Experimental Writing Conference

If you're in the Los Angeles area, and you read Infinity's Kitchen, then you should definitely check out the "Untitled" conference. If anything cool goes online, as a result of this conference, we'll be sure to mention it here. Here's the skinny on this year's conference.

The fifth annual series of experimental writing conferences, Untitled: Speculations on the Expanded Field of Writing is a two-day conversation about writing which, in some manner, exceeds the printed page. The conference is October 24-25, 2008.

Untitled is a common name of contemporary art works and also refers to the incipient moment of a new text or idea. It was chosen to convey a sense of openness and process. A variety of writers and artists will discuss the use of language and words and/or their object status, the book and the letter, the question of the “emptiness” vs. the fullness of language as a poetic medium, the pictorial versus the narrative, the incorporation of extra-linguistic symbols and signs (maps, diagrams, formulas, etc.), the question of conceptual writing and words off the page – performed, cited, projected, incanted or invoked.

The conference will include two panels on the topic of Litterality, and examine how writers use what we normally consider non-linguistic elements, such as symbols, diagrams, maps, or scores placed in the context of writing. Also explored are invented writing systems, and what it might mean to think about the book as an object rather than as a collection of words or sentences.

As in the art world, many kinds of appropriation have been undertaken by experimental writers in the last several years. The panel on Appropriation and Citation will look at these practices, asking questions about whose work and what material gets appropriated, cited or resurrected, who owns texts, and if there is a difference between appropriation and citation.

A panel on The Meaninglessness or -fulness of Language will examine language as a vehicle of meaning. Rather than look at what texts say, it asks if language simply taken on its own is empty, saturated with meaning, both, or something else.

The fifth panel on The Concept of Conceptual Writing, looks at the use of writing not to convey meaning or tell stories but to convey concepts, asking how this might be similar, or not, to the work of conceptual artists in the visual arena.

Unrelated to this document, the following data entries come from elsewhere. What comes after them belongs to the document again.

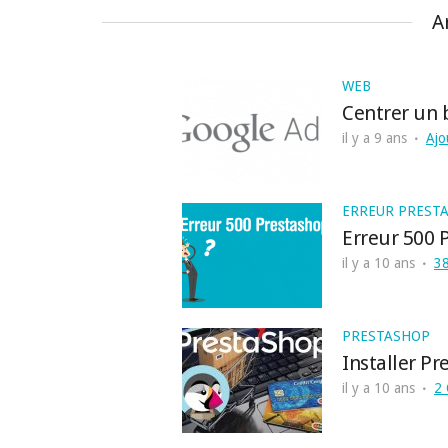
A
WEB
Centrer un 
il y a 9 ans
Ajo
ERREUR PREST
Erreur 500 
il y a 10 ans
3
PRESTASHOP
Installer P
il y a 10 ans
2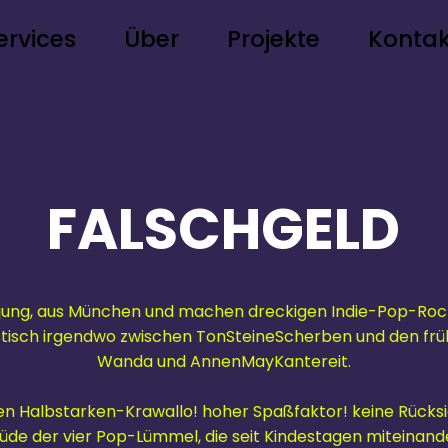
ervices
Über
Projekte
Kontak
FALSCHGELD
 jung, aus München und machen dreckigen Indie-Pop-Roc
listisch irgendwo zwischen TonSteineScherben und den frü
Wanda und AnnenMayKantereit.
en Halbstarken-Krawallo! hoher Spaßfaktor! keine Rücksic
tüde der vier Pop-Lümmel, die seit Kindestagen miteina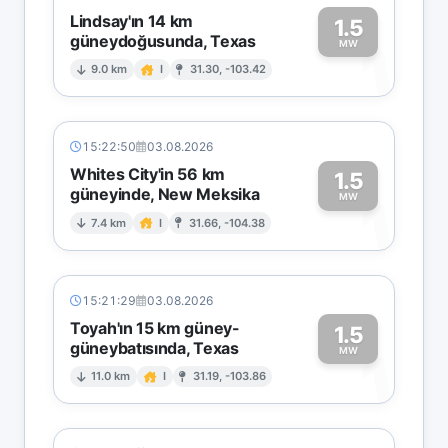
Lindsay'ın 14 km
1.5
güneydoğusunda, Texas
1
MW
9.0 km
I
31.30, -103.42
15:22:50
03.08.2026
Whites City'in 56 km
1.5
güneyinde, New Meksika
1
MW
7.4 km
I
31.66, -104.38
15:21:29
03.08.2026
Toyah'ın 15 km güney-
1.5
güneybatısında, Texas
1
MW
11.0 km
I
31.19, -103.86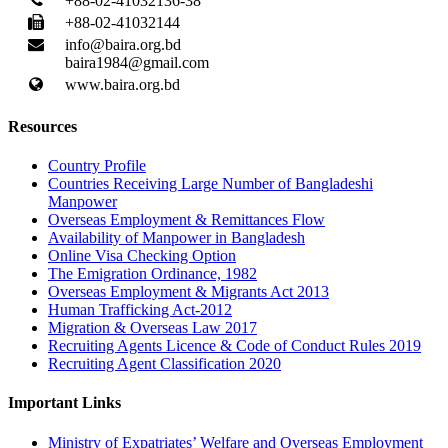
+88-02-41032136-38
+88-02-41032144
info@baira.org.bd
baira1984@gmail.com
www.baira.org.bd
Resources
Country Profile
Countries Receiving Large Number of Bangladeshi
Manpower
Overseas Employment & Remittances Flow
Availability of Manpower in Bangladesh
Online Visa Checking Option
The Emigration Ordinance, 1982
Overseas Employment & Migrants Act 2013
Human Trafficking Act-2012
Migration & Overseas Law 2017
Recruiting Agents Licence & Code of Conduct Rules 2019
Recruiting Agent Classification 2020
Important Links
Ministry of Expatriates’ Welfare and Overseas Employment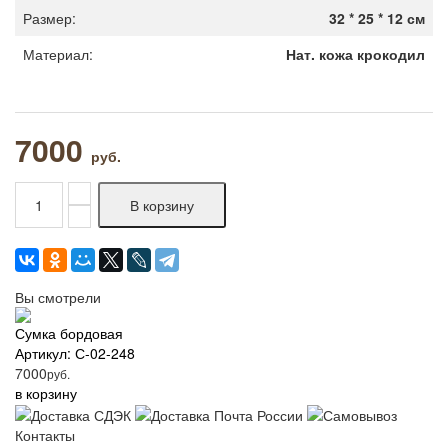
Размер:
32 * 25 * 12 см
Материал:
Нат. кожа крокодил
7000
руб.
Вы смотрели
Сумка бордовая
Артикул: С-02-248
7000
руб.
в корзину
Контакты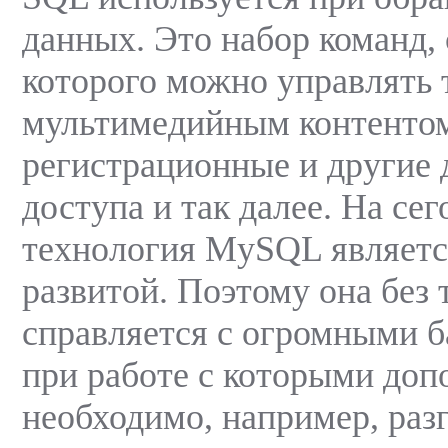
данных. Это набор команд,
которого можно управлять 
мультимедийным контентом
регистрационные и другие 
доступа и так далее. На се
технология MySQL являетс
развитой. Поэтому она без 
справляется с огромными б
при работе с которыми доп
необходимо, например, раз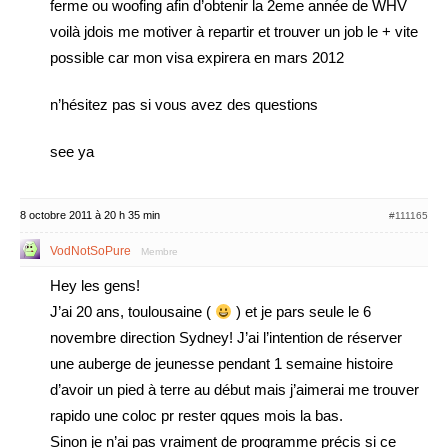
ferme ou woofing afin d’obtenir la 2eme année de WHV
voilà jdois me motiver à repartir et trouver un job le + vite
possible car mon visa expirera en mars 2012
n’hésitez pas si vous avez des questions
see ya
8 octobre 2011 à 20 h 35 min
#111165
VodNotSoPure
Membre
Hey les gens!
J’ai 20 ans, toulousaine (
) et je pars seule le 6
novembre direction Sydney! J’ai l’intention de réserver
une auberge de jeunesse pendant 1 semaine histoire
d’avoir un pied à terre au début mais j’aimerai me trouver
rapido une coloc pr rester qques mois la bas.
Sinon je n’ai pas vraiment de programme précis si ce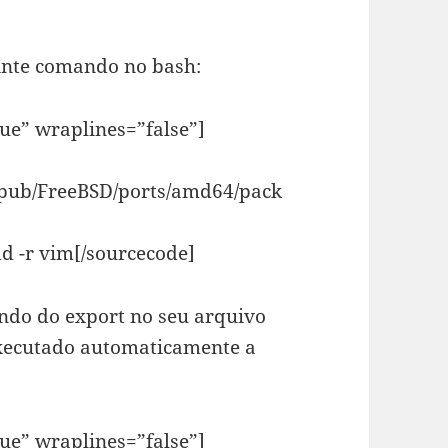
uinte comando no bash:
rue” wraplines=”false”]
/pub/FreeBSD/ports/amd64/pack
d -r vim[/sourcecode]
ndo do export no seu arquivo
executado automaticamente a
rue” wraplines=”false”]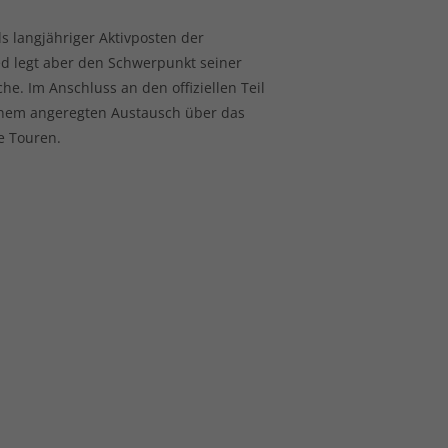
 langjähriger Aktivposten der
ied legt aber den Schwerpunkt seiner
he. Im Anschluss an den offiziellen Teil
inem angeregten Austausch über das
e Touren.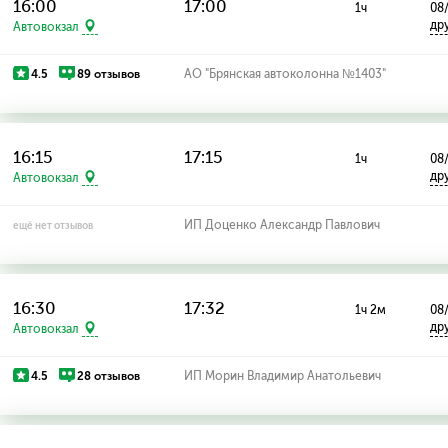
16:00
17:00
1ч
08
др
Автовокзал
4.5
89 отзывов
АО "Брянская автоколонна №1403"
16:15
17:15
1ч
08
др
Автовокзал
ИП Доценко Александр Павлович
ещё нет отзывов
16:30
17:32
1ч 2м
08
др
Автовокзал
4.5
28 отзывов
ИП Морин Владимир Анатольевич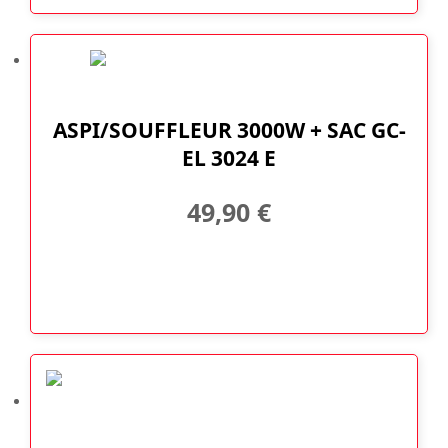
ASPI/SOUFFLEUR 3000W + SAC GC-
EL 3024 E
49,90
€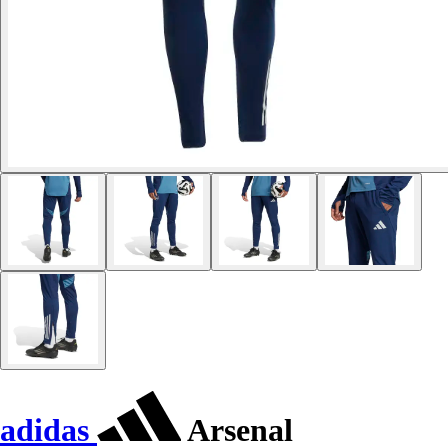
adidas
Arsenal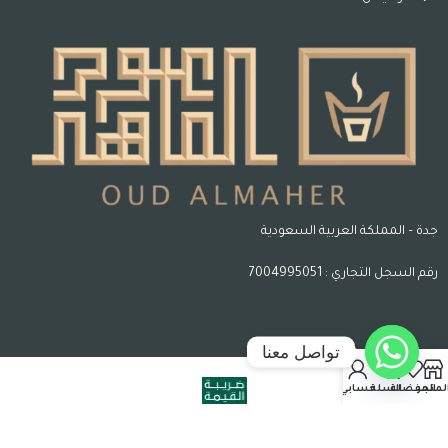
جدة – المملكة العربية السعودية
رقم السجل التجاري : 7004995051
تواصل معنا
لمتجر
المفضلة
السلة
حسابي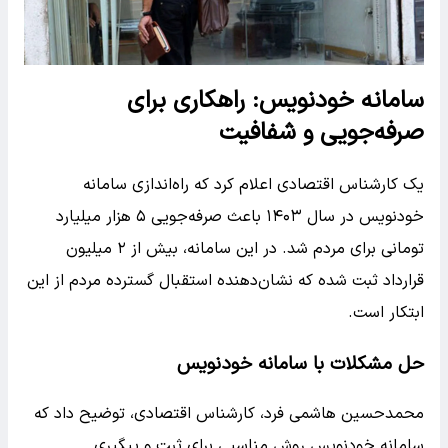
سامانه خودنویس: راهکاری برای
صرفه‌جویی و شفافیت
یک کارشناس اقتصادی اعلام کرد که راه‌اندازی سامانه
خودنویس در سال ۱۴۰۳ باعث صرفه‌جویی ۵ هزار میلیارد
تومانی برای مردم شد. در این سامانه، بیش از ۲ میلیون
قرارداد ثبت شده که نشان‌دهنده استقبال گسترده مردم از این
ابتکار است.
حل مشکلات با سامانه خودنویس
محمدحسین هاشمی فرد، کارشناس اقتصادی، توضیح داد که
سامانه خودنویس روش مناسبی برای ثبت و پیگیری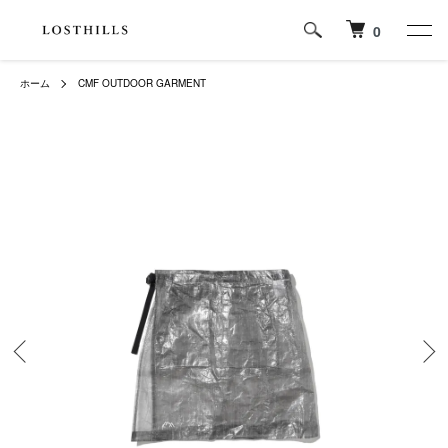
0
ホーム
CMF OUTDOOR GARMENT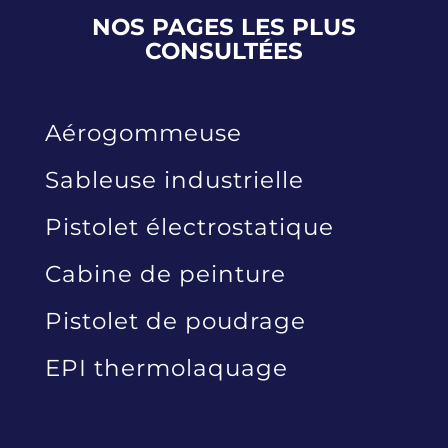
NOS PAGES LES PLUS
CONSULTÉES
Aérogommeuse
Sableuse industrielle
Pistolet électrostatique
Cabine de peinture
Pistolet de poudrage
EPI thermolaquage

In addition to the five panels, there will be two evening readings. The participants in the conference are Young-Hae Chang Heavy Industries, Latasha Diggs, Johanna Drucker, Kenneth Goldsmith, Robert Grenier, Douglas Kearney, Steve McCaffery, Julie Patton, Salvador Plascencia, Jessica Smith, Brian Kim Stefans, Stephanie Taylor, Shanxing Wang and Heriberto Yepez. This event is organized by Matias Viegener and Christine Wertheim of the Writing Program at CalArts, and funded by The Annenberg Foundation.